Reproduce every line in the listing that contains the word "listája".

------------------------

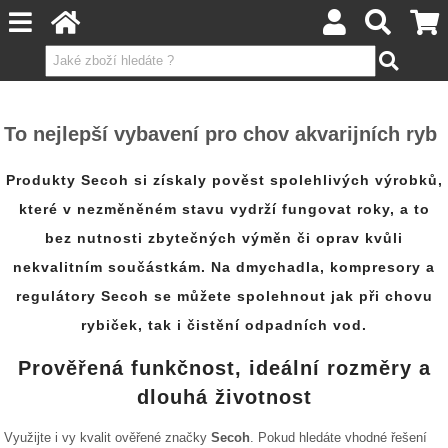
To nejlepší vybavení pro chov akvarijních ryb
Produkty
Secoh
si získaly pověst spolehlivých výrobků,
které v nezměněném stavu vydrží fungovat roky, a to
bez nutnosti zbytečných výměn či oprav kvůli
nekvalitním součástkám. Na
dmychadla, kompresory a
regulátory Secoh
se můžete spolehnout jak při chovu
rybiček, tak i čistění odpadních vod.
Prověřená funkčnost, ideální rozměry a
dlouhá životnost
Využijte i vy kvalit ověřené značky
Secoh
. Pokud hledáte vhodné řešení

------------------------

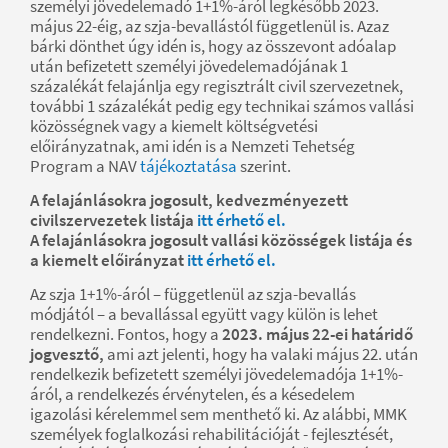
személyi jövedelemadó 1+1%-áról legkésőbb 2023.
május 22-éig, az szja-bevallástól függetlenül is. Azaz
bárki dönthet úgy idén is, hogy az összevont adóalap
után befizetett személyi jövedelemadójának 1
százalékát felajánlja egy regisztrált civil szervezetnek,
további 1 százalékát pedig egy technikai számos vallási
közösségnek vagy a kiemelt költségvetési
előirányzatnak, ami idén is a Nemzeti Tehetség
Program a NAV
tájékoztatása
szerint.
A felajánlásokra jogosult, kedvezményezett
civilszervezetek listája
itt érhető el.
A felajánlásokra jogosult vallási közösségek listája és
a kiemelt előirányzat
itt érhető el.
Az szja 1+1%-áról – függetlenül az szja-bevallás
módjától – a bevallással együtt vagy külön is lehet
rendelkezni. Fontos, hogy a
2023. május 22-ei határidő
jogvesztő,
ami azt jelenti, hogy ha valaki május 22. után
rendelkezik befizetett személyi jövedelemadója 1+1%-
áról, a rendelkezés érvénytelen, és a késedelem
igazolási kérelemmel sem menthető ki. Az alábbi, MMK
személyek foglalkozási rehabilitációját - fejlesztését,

------------------------

§ **SOLUTION TO THIS EXERCISE**
civilszervezetek listája
A felajánlásokra jogosult vallási közösségek listája és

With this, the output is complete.